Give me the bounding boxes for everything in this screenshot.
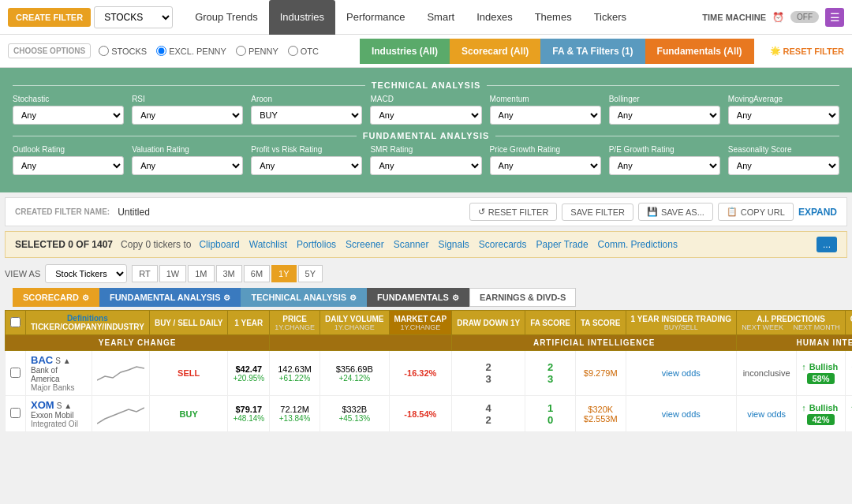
period-1w[interactable]: 1W bbox=[159, 265, 187, 282]
ai-week-link-xom[interactable]: view odds bbox=[662, 409, 701, 419]
period-1y[interactable]: 1Y bbox=[271, 265, 296, 282]
expand-button[interactable]: EXPAND bbox=[798, 207, 837, 218]
price-bac: $42.47 +20.95% bbox=[228, 351, 270, 396]
row-checkbox-bac[interactable] bbox=[6, 351, 26, 396]
bollinger-select[interactable]: Any bbox=[609, 106, 720, 125]
price-change-xom: +48.14% bbox=[233, 414, 264, 423]
volume-change-bac: +61.22% bbox=[275, 374, 315, 383]
tab-fundamental-analysis[interactable]: FUNDAMENTAL ANALYSIS ⚙ bbox=[99, 288, 241, 307]
ai-week-link-bac[interactable]: view odds bbox=[662, 368, 701, 378]
stochastic-label: Stochastic bbox=[13, 95, 124, 103]
copy-portfolios[interactable]: Portfolios bbox=[297, 239, 336, 250]
view-as-select[interactable]: Stock Tickers bbox=[45, 264, 127, 283]
radio-penny[interactable]: PENNY bbox=[236, 46, 278, 56]
reset-filter-button[interactable]: ↺ RESET FILTER bbox=[469, 203, 558, 221]
moving-average-select[interactable]: Any bbox=[728, 106, 839, 125]
tab-industries[interactable]: Industries (All) bbox=[360, 39, 450, 64]
ai-next-week-bac[interactable]: view odds bbox=[626, 351, 737, 396]
nav-performance[interactable]: Performance bbox=[335, 0, 416, 35]
definitions-link[interactable]: Definitions bbox=[31, 314, 144, 323]
tab-fundamentals-view[interactable]: FUNDAMENTALS ⚙ bbox=[367, 288, 469, 307]
nav-indexes[interactable]: Indexes bbox=[465, 0, 524, 35]
ai-month-link-xom[interactable]: view odds bbox=[747, 409, 786, 419]
th-ai-label: ARTIFICIAL INTELLIGENCE bbox=[452, 335, 737, 351]
copy-screener[interactable]: Screener bbox=[346, 239, 384, 250]
profit-risk-select[interactable]: Any bbox=[251, 156, 362, 175]
copy-scorecards[interactable]: Scorecards bbox=[479, 239, 527, 250]
copy-scanner[interactable]: Scanner bbox=[394, 239, 429, 250]
ai-next-month-xom[interactable]: view odds bbox=[737, 396, 797, 432]
rsi-select[interactable]: Any bbox=[132, 106, 243, 125]
time-machine-toggle[interactable]: OFF bbox=[790, 11, 819, 23]
smr-select[interactable]: Any bbox=[370, 156, 481, 175]
tab-fa-ta[interactable]: FA & TA Filters (1) bbox=[540, 39, 645, 64]
radio-excl-penny[interactable]: EXCL. PENNY bbox=[156, 46, 226, 56]
tab-fundamentals[interactable]: Fundamentals (All) bbox=[645, 39, 754, 64]
copy-url-button[interactable]: 📋 COPY URL bbox=[718, 203, 794, 221]
aroon-select[interactable]: BUY bbox=[251, 106, 362, 125]
time-machine-area: TIME MACHINE ⏰ OFF ☰ bbox=[702, 8, 844, 27]
valuation-select[interactable]: Any bbox=[132, 156, 243, 175]
copy-comm-predictions[interactable]: Comm. Predictions bbox=[598, 239, 678, 250]
market-cap-xom: $332B +45.13% bbox=[320, 396, 389, 432]
purple-menu-button[interactable]: ☰ bbox=[825, 8, 844, 27]
pe-growth-select[interactable]: Any bbox=[609, 156, 720, 175]
create-filter-button[interactable]: CREATE FILTER bbox=[8, 8, 91, 27]
comm-next-month-bac: → Sideways 48% bbox=[845, 351, 852, 396]
view-as-bar: VIEW AS Stock Tickers RT 1W 1M 3M 6M 1Y … bbox=[5, 261, 847, 310]
nav-group-trends[interactable]: Group Trends bbox=[184, 0, 269, 35]
tab-technical-analysis[interactable]: TECHNICAL ANALYSIS ⚙ bbox=[241, 288, 367, 307]
table-row: XOM S ▲ Exxon Mobil Integrated Oil BUY $… bbox=[6, 396, 853, 432]
price-growth-select[interactable]: Any bbox=[490, 156, 601, 175]
macd-select[interactable]: Any bbox=[370, 106, 481, 125]
radio-stocks[interactable]: STOCKS bbox=[99, 46, 147, 56]
stochastic-select[interactable]: Any bbox=[13, 106, 124, 125]
ticker-symbol-bac[interactable]: BAC bbox=[31, 354, 53, 366]
selected-bar: SELECTED 0 OF 1407 Copy 0 tickers to Cli… bbox=[5, 231, 847, 258]
moving-average-col: MovingAverage Any bbox=[728, 95, 839, 125]
period-5y[interactable]: 5Y bbox=[298, 265, 323, 282]
daily-volume-xom: 72.12M +13.84% bbox=[270, 396, 320, 432]
period-3m[interactable]: 3M bbox=[216, 265, 242, 282]
seasonality-select[interactable]: Any bbox=[728, 156, 839, 175]
comm-week-label-xom: Bullish bbox=[809, 403, 839, 413]
radio-group: STOCKS EXCL. PENNY PENNY OTC bbox=[99, 46, 319, 56]
period-1m[interactable]: 1M bbox=[188, 265, 214, 282]
fa-score-bac: 2 3 bbox=[452, 351, 525, 396]
outlook-select[interactable]: Any bbox=[13, 156, 124, 175]
save-filter-button[interactable]: SAVE FILTER bbox=[562, 203, 633, 221]
stocks-select[interactable]: STOCKS bbox=[94, 6, 173, 28]
reset-filter-top[interactable]: 🌟 RESET FILTER bbox=[770, 46, 844, 56]
filter-panel: TECHNICAL ANALYSIS Stochastic Any RSI An… bbox=[0, 68, 852, 192]
save-as-button[interactable]: 💾 SAVE AS... bbox=[638, 203, 713, 221]
copy-paper-trade[interactable]: Paper Trade bbox=[536, 239, 589, 250]
radio-otc[interactable]: OTC bbox=[288, 46, 319, 56]
time-machine-icon: ⏰ bbox=[772, 12, 784, 23]
comm-week-label-bac: Bullish bbox=[809, 362, 839, 371]
mktcap-change-bac: +24.12% bbox=[325, 374, 383, 383]
copy-clipboard[interactable]: Clipboard bbox=[199, 239, 239, 250]
period-rt[interactable]: RT bbox=[132, 265, 157, 282]
more-button[interactable]: ... bbox=[816, 237, 837, 252]
nav-smart[interactable]: Smart bbox=[416, 0, 465, 35]
tab-scorecard[interactable]: Scorecard (All) bbox=[450, 39, 540, 64]
th-ai-predictions: A.I. PREDICTIONS NEXT WEEK NEXT MONTH bbox=[737, 311, 846, 335]
ai-next-month-bac: inconclusive bbox=[737, 351, 797, 396]
tab-scorecard-analysis[interactable]: SCORECARD ⚙ bbox=[13, 288, 99, 307]
aroon-label: Aroon bbox=[251, 95, 362, 103]
comm-week-arrow-bac: ↑ bbox=[802, 362, 806, 371]
copy-watchlist[interactable]: Watchlist bbox=[249, 239, 287, 250]
ticker-symbol-xom[interactable]: XOM bbox=[31, 399, 54, 411]
tab-earnings-divs[interactable]: EARNINGS & DIVD-S bbox=[469, 288, 576, 307]
period-6m[interactable]: 6M bbox=[244, 265, 270, 282]
select-all-checkbox[interactable] bbox=[10, 317, 21, 327]
copy-signals[interactable]: Signals bbox=[438, 239, 469, 250]
drawdown-xom: -18.54% bbox=[389, 396, 452, 432]
ai-next-week-xom[interactable]: view odds bbox=[626, 396, 737, 432]
row-checkbox-xom[interactable] bbox=[6, 396, 26, 432]
fa-score-top-bac: 2 bbox=[457, 361, 520, 373]
momentum-select[interactable]: Any bbox=[490, 106, 601, 125]
nav-themes[interactable]: Themes bbox=[524, 0, 583, 35]
nav-tickers[interactable]: Tickers bbox=[583, 0, 637, 35]
nav-industries[interactable]: Industries bbox=[269, 0, 335, 35]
★ ★ ★ ★ ★
**WORK TASK**:
Scan the entries above for the string "symbol" and copy each line containing it.

**OUTPUT**:
ticker-symbol-bac[interactable]: BAC bbox=[31, 354, 53, 366]
ticker-symbol-xom[interactable]: XOM bbox=[31, 399, 54, 411]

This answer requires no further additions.